The government will not be able to meet its target for rolling out Universal Credit across the whole of the UK by October.
Universal Credit will roll six working-age benefits and tax credits into one monthly payment, and is meant to simplify the system.
The Department for Work and Pensions (DWP) has said that October will see six new jobcentres - Hammersmith, Rugby, Inverness, Harrogate, Bath and Shotton - pilot the system, and that the original target for the system to be fully operational in every area by 2017 would be met.
But ministers, including Chris Graying in 2011, had originally promised that the whole of the UK would implement Universal Credit by then, leading to accusations that the IT system is still not ready.
The DWP has been undertaking a review of the system and decided that it needs improvement, despite the fact that according to the department, it works.
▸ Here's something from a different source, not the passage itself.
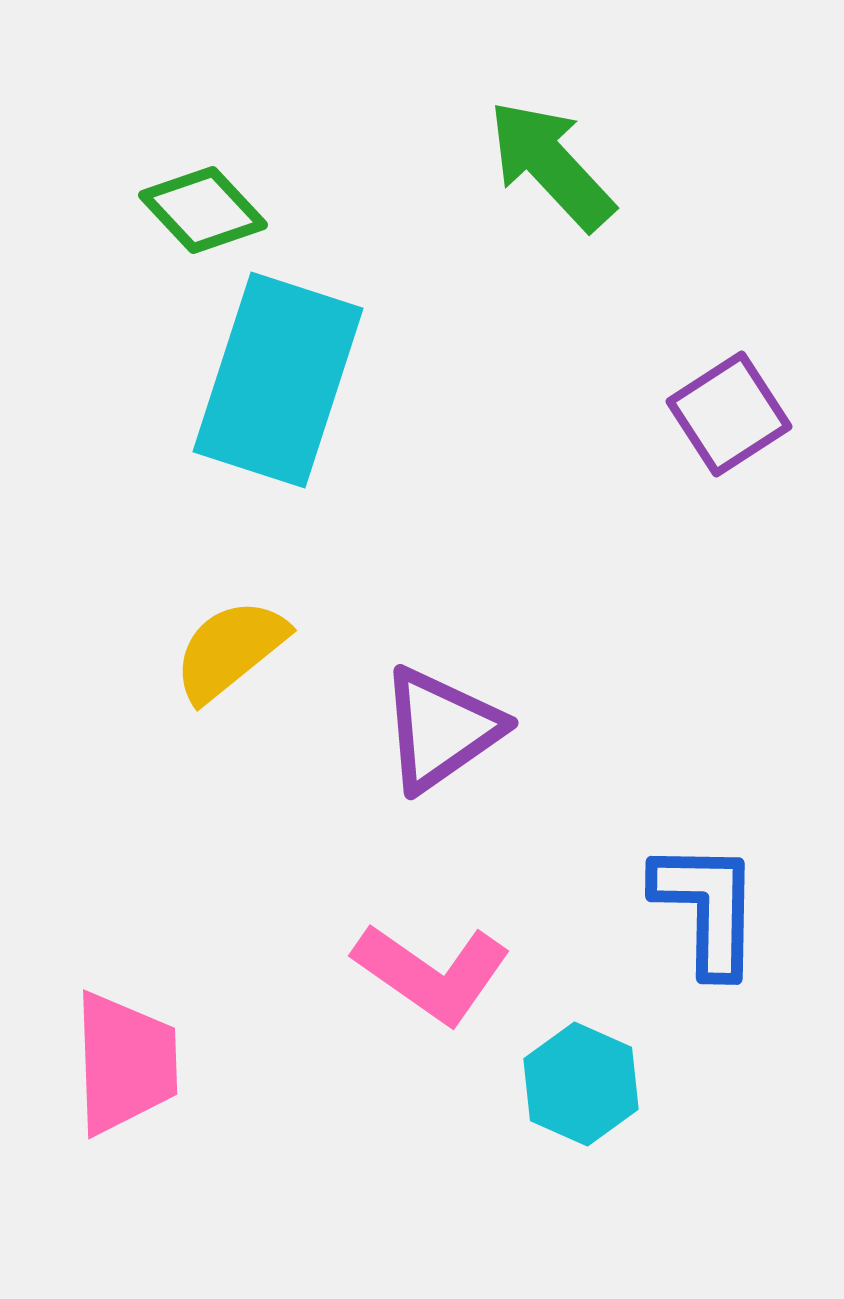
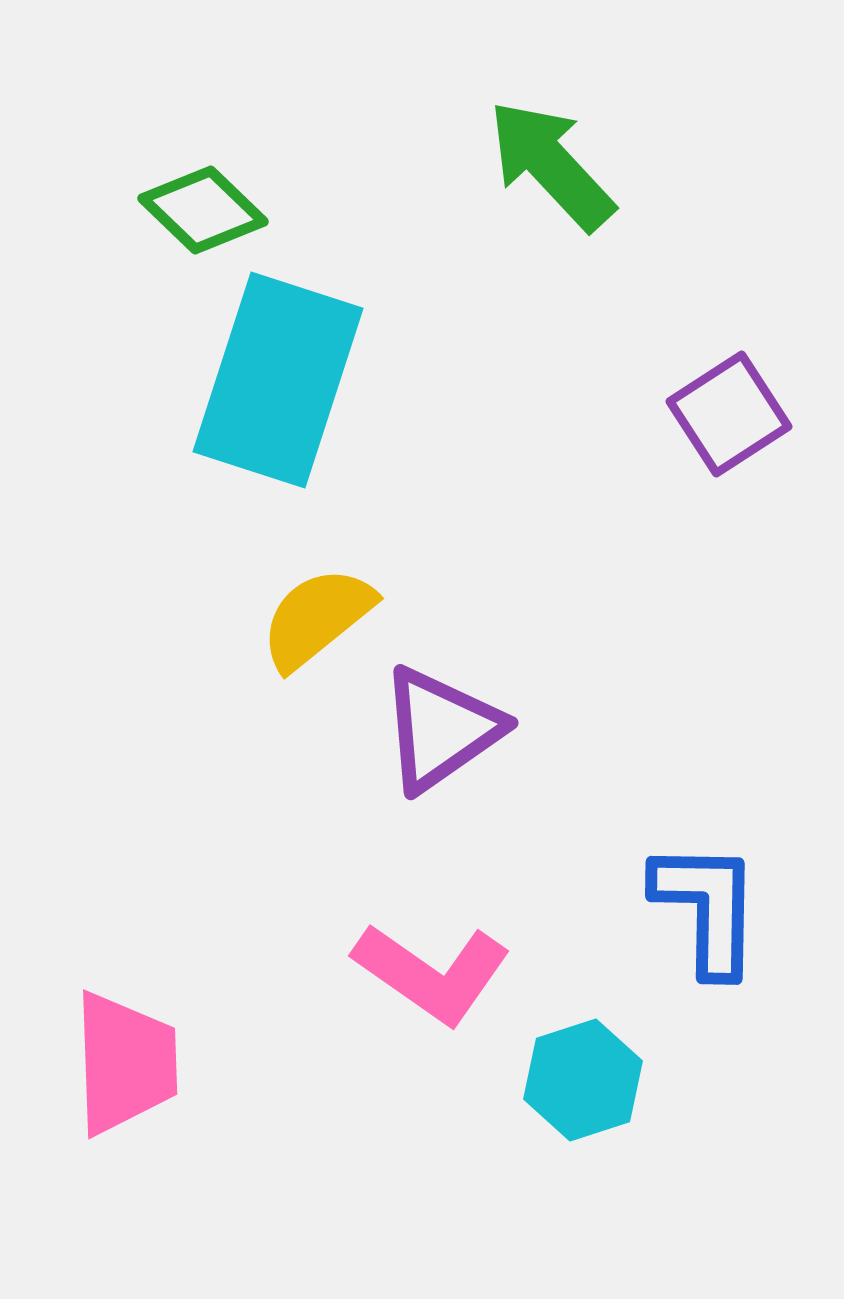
green diamond: rotated 3 degrees counterclockwise
yellow semicircle: moved 87 px right, 32 px up
cyan hexagon: moved 2 px right, 4 px up; rotated 18 degrees clockwise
Critics, including Labour's work and pensions spokesman Liam Byrne, said the delay showed Universal Credit had become "the biggest white elephant in Whitehall".
"David Cameron and Iain Duncan Smith have spent £420m of taxpayers' money to deliver Universal Credit in the grand total of just ten job centres - that's less than 1.5% of the nation's job centres," he said.
"Iain Duncan Smith must now ask himself if he is fit for purpose."
This is not the first time the IT system has been called in to question.
Last year a committtee of MPs called the timetable for rolling it out "very ambitious and leaves little opportunity for dealing with any problems which arise", while the government's Major Projects Authority has warned that Universal Credit was at serious risk of failure along with more that 30 other government schemes.
The basis of the scheme has also been criticised, with many claimants left poorer after its introduction.